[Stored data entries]

*** Block opens ***

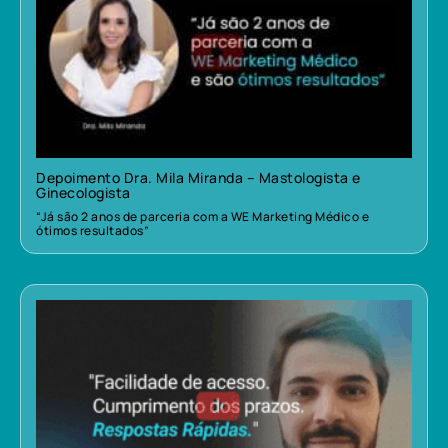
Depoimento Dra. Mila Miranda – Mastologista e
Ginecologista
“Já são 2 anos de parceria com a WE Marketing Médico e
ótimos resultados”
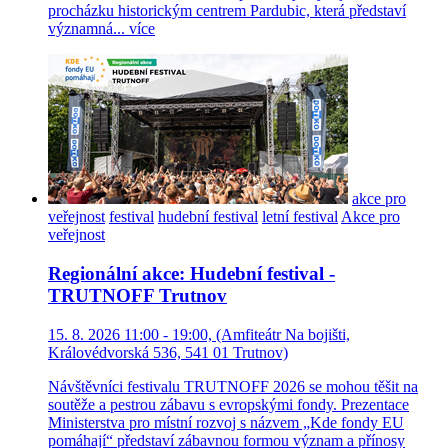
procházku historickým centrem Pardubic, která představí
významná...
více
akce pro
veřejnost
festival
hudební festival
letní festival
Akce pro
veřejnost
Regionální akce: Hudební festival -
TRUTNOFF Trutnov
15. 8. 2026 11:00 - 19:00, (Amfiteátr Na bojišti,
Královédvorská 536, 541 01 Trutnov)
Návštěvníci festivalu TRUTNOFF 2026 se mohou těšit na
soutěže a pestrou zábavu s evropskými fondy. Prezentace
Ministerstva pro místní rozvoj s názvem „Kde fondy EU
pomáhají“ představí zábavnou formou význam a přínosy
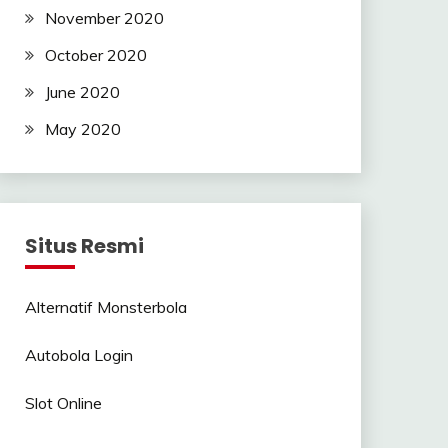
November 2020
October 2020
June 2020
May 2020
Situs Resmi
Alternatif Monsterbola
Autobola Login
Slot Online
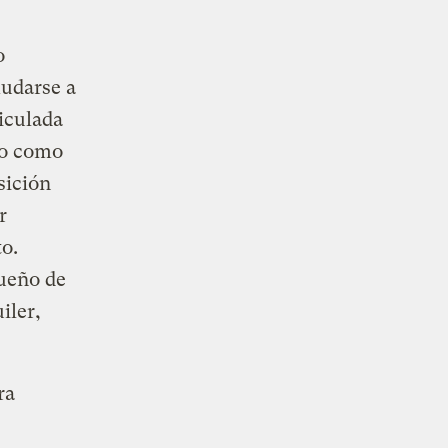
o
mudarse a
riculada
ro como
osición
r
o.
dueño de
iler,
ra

*** Block closes ***
*** Block opens ***

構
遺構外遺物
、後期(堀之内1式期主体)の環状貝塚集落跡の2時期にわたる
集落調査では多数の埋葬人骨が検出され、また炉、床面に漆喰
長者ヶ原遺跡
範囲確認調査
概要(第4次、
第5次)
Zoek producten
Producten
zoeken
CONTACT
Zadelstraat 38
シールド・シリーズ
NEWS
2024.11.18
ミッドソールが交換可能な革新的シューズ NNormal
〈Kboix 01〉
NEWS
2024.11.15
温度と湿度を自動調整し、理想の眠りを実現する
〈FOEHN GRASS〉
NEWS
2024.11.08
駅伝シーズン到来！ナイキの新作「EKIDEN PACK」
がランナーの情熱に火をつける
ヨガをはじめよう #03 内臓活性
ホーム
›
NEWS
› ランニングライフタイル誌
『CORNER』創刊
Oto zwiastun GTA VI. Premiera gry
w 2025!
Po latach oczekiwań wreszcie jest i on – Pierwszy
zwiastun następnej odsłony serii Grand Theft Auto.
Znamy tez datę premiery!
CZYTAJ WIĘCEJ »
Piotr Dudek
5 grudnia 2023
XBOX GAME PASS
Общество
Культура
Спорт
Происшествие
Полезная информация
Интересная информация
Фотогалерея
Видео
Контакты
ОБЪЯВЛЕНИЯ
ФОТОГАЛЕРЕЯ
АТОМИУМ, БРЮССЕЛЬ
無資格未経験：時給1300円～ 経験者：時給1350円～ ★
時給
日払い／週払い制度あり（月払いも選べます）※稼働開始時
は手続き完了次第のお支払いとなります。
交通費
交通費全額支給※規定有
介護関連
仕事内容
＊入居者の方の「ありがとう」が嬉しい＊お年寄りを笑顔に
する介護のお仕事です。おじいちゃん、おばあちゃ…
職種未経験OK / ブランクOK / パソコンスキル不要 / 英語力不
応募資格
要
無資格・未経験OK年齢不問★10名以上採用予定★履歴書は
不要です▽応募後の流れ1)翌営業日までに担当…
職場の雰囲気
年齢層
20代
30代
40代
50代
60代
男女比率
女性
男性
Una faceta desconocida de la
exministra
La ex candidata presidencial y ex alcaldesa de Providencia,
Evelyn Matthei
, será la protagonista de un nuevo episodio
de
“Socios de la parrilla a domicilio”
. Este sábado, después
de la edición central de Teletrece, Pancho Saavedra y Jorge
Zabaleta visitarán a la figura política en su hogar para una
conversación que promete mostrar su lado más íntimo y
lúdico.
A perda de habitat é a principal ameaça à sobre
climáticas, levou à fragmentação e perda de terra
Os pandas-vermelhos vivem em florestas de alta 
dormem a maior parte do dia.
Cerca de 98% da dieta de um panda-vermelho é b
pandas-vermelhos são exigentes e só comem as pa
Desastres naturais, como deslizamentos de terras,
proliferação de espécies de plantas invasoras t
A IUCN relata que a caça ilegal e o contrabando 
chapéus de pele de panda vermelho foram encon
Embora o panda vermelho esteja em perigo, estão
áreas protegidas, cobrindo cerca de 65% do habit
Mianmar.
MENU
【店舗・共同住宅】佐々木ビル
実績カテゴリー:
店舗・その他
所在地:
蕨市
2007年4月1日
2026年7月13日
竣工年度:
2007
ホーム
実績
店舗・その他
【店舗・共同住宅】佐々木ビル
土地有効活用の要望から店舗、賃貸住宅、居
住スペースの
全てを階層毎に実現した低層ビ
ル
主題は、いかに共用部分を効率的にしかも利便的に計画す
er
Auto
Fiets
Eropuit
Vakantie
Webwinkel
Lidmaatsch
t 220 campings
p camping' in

*** Block closes ***
*** Block opens ***

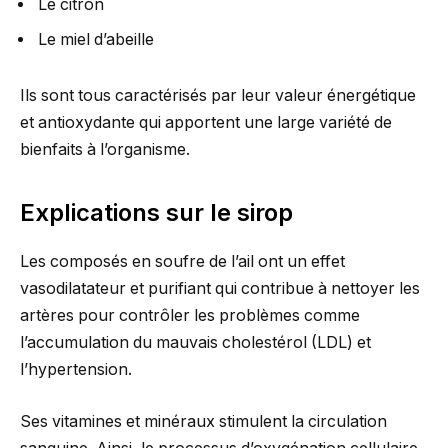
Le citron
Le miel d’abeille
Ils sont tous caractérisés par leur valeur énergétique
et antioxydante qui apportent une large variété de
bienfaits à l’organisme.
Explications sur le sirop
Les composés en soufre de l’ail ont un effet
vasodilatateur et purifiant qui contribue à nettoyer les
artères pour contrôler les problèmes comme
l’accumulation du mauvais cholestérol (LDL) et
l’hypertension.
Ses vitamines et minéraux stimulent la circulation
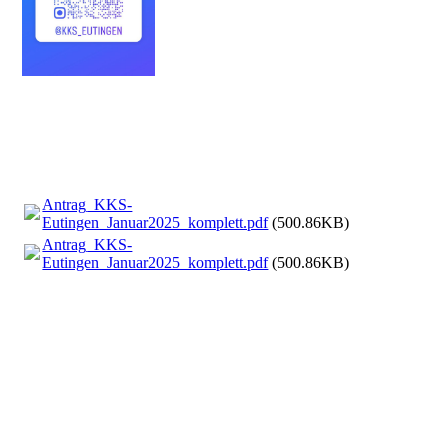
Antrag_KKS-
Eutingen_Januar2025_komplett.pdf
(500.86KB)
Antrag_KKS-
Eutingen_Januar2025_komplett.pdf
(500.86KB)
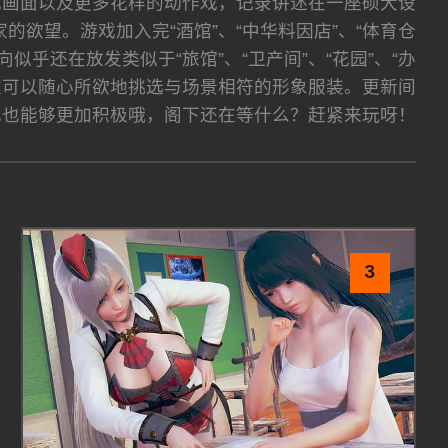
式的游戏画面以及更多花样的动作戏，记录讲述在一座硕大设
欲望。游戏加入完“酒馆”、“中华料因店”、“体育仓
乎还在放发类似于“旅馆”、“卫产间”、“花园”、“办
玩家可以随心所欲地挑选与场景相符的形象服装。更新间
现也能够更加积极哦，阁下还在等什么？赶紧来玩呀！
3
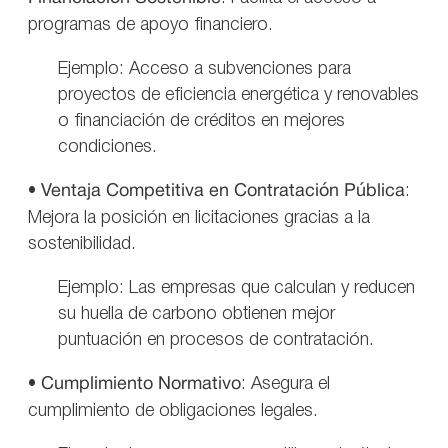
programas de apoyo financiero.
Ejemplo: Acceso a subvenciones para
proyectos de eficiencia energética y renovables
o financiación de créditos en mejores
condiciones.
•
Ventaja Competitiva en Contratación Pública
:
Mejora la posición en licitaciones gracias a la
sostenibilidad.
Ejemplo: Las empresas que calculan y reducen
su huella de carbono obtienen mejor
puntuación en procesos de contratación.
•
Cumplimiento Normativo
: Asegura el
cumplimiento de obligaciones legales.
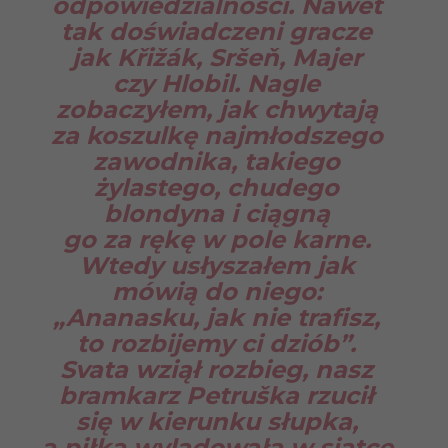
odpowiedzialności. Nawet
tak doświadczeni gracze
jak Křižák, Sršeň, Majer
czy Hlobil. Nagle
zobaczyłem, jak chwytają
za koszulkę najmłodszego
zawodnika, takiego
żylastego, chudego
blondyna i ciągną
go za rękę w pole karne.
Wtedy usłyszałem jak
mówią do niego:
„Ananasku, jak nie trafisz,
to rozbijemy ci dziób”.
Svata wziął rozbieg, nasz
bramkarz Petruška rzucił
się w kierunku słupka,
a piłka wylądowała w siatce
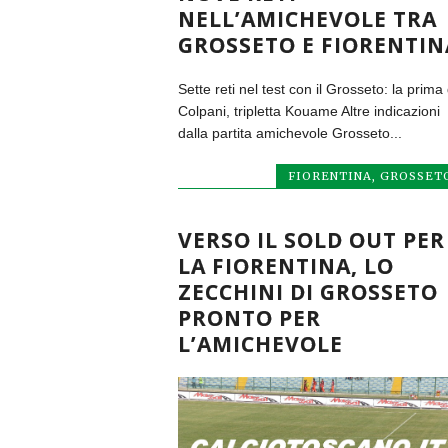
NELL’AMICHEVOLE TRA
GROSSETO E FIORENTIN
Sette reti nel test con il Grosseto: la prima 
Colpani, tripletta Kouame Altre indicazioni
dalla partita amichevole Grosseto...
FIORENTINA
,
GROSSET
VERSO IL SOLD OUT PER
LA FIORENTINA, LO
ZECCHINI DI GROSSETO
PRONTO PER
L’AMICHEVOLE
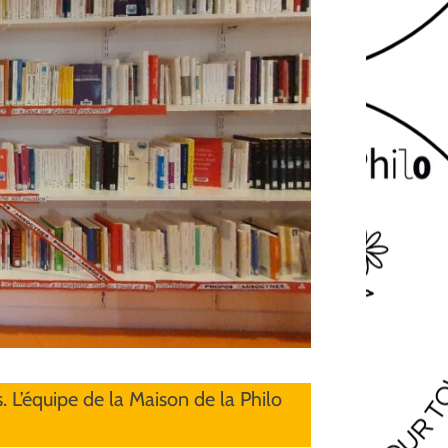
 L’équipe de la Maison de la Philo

*** Block closes ***

_Task to carry out_
For each line in the records that contains the word "fondy", make a copy.

_Written solution_
soutěže a pestrou zábavu s evropskými fondy. Prezentace
Ministerstva pro místní rozvoj s názvem „Kde fondy EU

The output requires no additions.